▶ To do: Filter the material below down to the lines with the word "pinterestに飛びます" and give those lines.

⟨

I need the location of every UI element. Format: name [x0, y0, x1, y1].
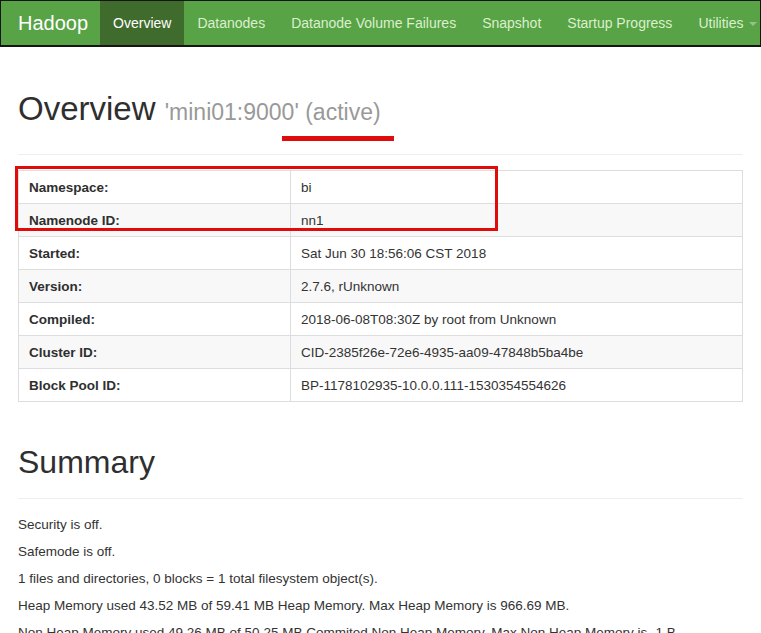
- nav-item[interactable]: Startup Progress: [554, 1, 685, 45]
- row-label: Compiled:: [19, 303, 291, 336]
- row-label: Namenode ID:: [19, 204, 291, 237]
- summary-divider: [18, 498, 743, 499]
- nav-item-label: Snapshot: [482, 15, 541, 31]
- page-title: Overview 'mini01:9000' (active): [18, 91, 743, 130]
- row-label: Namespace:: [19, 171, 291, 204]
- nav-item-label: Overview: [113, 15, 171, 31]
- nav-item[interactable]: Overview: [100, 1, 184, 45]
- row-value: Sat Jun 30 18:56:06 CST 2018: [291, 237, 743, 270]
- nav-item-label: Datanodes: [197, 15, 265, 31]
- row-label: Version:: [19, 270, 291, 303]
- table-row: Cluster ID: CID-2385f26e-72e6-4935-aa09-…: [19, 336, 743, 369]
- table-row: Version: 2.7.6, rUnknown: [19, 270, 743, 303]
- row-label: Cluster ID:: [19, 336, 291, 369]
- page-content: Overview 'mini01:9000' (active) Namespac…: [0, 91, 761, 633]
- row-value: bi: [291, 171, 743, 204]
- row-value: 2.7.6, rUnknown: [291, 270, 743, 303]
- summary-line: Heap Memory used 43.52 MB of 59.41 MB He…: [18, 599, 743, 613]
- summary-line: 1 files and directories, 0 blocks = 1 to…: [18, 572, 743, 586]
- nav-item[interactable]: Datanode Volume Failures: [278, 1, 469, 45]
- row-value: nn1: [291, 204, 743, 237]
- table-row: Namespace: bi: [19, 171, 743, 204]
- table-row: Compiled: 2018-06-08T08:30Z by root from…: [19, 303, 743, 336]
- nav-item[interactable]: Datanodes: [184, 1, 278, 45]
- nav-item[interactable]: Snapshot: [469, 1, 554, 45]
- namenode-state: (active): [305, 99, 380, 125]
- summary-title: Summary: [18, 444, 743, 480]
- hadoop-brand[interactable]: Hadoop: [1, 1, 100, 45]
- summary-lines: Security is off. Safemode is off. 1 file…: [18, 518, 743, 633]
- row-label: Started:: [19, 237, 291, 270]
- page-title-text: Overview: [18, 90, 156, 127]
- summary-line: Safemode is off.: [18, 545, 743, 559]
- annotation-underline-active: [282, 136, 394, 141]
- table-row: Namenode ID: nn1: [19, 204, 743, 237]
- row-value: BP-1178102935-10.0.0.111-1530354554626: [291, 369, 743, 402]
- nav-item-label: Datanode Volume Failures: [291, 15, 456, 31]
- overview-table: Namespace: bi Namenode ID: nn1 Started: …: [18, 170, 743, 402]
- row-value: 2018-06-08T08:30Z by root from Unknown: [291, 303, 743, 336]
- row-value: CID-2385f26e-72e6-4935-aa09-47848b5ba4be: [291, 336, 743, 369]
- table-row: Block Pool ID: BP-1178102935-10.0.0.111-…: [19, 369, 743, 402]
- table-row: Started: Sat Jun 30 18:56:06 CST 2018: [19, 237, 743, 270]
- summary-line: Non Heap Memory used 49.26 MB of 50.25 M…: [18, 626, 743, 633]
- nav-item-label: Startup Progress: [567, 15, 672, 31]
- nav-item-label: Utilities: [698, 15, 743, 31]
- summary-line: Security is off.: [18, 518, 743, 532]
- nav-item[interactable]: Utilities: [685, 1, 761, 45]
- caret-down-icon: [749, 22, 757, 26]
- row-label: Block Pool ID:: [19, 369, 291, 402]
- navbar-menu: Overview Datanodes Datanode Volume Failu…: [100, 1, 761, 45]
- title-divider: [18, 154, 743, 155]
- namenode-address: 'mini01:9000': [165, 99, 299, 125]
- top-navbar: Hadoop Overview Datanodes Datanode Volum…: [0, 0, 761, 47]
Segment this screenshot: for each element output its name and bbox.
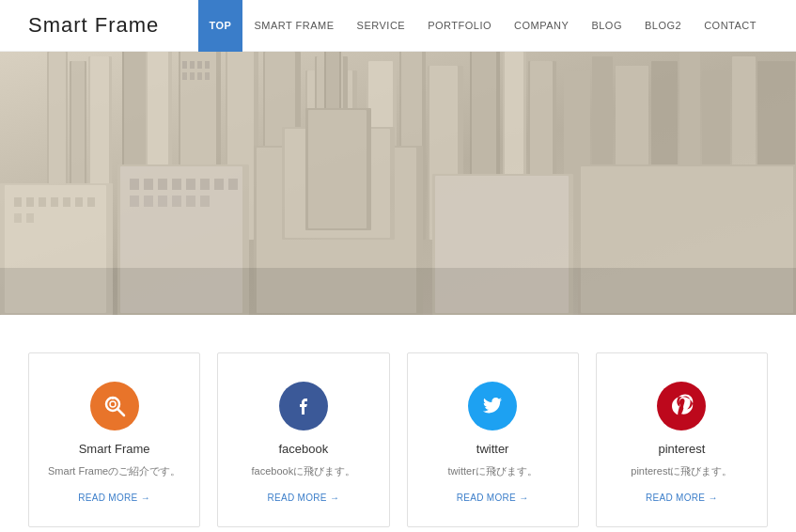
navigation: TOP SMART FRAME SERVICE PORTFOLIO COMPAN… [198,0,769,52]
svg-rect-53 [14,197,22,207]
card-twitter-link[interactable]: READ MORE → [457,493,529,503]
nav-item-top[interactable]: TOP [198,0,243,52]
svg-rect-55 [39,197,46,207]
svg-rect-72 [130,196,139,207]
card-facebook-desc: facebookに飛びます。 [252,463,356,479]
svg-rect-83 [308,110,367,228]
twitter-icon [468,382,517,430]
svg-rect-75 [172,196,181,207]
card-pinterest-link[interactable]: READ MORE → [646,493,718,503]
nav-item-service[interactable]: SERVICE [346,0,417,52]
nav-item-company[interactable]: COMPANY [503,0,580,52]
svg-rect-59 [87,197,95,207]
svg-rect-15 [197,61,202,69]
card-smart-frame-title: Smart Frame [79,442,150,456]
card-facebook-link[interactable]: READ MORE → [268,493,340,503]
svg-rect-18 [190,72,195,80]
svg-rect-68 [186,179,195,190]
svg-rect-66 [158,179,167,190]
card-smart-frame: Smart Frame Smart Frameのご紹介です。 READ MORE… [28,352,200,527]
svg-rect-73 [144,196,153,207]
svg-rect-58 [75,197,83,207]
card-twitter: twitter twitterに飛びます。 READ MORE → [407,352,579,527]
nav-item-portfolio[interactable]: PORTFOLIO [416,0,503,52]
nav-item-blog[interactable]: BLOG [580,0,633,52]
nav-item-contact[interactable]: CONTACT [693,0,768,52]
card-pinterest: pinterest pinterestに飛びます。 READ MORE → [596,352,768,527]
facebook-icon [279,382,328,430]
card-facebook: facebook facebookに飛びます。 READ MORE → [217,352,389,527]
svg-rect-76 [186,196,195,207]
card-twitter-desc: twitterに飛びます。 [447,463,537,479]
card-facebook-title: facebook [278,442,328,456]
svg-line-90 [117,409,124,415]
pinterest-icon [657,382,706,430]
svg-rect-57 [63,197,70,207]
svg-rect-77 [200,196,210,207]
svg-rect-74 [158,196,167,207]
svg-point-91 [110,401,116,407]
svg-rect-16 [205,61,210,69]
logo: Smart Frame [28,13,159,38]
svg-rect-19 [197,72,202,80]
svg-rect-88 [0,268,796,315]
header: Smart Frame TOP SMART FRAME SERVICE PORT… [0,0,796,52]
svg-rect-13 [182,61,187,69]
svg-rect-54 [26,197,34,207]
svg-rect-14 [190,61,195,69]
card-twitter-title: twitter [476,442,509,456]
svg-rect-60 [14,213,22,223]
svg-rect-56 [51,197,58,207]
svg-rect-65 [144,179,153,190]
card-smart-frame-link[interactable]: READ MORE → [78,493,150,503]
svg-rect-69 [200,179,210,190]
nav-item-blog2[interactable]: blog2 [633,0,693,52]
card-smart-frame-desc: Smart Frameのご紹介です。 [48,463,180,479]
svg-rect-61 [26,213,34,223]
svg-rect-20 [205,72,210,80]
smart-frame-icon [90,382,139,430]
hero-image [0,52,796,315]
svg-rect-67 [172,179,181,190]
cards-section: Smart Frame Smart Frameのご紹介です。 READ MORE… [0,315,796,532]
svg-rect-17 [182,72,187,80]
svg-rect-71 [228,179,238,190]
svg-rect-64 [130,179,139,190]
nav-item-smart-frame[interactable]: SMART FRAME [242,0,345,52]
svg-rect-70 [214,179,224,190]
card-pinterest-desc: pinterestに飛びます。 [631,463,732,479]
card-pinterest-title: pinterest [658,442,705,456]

⟩
⟨

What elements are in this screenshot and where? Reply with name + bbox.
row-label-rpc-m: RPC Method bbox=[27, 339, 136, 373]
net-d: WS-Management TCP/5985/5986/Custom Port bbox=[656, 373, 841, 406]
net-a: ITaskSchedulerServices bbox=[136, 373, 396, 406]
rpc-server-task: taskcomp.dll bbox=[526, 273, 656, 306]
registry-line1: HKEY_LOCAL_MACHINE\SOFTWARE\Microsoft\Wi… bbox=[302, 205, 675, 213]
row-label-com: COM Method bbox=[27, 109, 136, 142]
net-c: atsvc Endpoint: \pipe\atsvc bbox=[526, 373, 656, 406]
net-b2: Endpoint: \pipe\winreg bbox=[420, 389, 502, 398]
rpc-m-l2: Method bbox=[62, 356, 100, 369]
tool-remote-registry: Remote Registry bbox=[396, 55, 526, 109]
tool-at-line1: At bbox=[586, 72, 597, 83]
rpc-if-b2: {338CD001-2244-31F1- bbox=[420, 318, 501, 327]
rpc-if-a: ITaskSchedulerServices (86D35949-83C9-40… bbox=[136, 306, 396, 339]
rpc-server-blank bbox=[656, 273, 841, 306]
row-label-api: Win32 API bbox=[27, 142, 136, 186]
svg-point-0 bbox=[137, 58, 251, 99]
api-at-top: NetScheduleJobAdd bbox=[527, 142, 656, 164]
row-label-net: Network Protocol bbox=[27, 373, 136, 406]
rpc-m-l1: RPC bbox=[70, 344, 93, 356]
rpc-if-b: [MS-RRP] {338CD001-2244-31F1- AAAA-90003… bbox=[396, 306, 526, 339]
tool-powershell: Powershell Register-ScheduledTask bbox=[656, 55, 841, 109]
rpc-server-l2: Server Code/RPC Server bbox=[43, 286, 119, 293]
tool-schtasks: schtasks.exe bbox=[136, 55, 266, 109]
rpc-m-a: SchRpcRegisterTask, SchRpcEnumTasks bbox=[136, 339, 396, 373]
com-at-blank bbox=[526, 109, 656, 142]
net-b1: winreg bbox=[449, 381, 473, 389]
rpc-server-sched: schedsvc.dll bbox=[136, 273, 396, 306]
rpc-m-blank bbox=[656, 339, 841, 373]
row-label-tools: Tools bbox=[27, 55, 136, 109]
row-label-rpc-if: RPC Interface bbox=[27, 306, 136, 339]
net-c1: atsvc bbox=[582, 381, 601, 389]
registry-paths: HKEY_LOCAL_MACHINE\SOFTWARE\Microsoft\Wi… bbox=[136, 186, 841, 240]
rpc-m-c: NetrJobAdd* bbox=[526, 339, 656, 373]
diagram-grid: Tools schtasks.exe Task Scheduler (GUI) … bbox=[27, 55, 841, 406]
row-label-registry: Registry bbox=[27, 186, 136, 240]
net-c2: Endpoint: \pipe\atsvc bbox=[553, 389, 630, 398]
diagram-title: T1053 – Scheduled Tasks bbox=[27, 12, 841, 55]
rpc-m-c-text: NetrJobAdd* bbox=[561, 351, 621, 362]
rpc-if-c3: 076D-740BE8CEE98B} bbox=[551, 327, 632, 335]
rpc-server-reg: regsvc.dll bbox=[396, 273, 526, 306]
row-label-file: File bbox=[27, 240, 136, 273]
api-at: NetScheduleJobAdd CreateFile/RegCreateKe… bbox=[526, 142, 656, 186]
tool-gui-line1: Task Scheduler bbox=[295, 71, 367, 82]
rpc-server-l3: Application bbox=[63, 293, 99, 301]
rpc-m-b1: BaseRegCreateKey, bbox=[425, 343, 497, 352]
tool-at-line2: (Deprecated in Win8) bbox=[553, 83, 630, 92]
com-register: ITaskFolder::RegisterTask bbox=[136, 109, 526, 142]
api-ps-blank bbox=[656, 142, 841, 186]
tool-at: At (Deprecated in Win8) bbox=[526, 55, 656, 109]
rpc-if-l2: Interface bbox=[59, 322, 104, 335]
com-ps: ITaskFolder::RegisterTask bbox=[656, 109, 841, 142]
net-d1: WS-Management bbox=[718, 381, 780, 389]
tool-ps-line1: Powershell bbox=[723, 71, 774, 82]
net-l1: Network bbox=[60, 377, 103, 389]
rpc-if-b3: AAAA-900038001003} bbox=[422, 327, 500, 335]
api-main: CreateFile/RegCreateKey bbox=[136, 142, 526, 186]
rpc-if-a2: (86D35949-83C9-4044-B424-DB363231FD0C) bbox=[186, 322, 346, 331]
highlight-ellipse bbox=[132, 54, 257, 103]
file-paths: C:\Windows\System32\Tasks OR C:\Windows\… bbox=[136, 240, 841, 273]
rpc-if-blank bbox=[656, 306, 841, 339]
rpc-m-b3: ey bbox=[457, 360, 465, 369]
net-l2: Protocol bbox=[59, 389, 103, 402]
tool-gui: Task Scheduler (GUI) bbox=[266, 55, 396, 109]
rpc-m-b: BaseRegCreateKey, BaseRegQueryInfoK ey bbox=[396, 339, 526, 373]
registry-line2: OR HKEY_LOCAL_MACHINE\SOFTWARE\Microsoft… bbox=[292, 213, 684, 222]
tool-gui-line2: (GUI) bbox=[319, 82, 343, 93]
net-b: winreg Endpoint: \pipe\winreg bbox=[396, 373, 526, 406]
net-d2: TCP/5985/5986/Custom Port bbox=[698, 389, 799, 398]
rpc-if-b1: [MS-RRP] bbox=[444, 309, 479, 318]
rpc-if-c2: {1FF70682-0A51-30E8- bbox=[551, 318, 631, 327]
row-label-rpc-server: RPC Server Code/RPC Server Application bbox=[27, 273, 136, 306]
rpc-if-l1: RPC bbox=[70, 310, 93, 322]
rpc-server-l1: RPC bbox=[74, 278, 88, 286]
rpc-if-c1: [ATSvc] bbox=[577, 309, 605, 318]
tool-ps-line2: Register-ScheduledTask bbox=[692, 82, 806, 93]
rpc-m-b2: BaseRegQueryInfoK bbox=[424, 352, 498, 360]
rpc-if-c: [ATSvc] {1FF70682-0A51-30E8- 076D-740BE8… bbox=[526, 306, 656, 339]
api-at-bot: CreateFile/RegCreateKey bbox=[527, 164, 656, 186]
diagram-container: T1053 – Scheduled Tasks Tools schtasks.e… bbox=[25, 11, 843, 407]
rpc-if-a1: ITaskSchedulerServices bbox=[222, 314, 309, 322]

⟩

▶ Task result:
card-pinterest: pinterest pinterestに飛びます。 READ MORE → [596,352,768,527]
card-pinterest-desc: pinterestに飛びます。 [631,463,732,479]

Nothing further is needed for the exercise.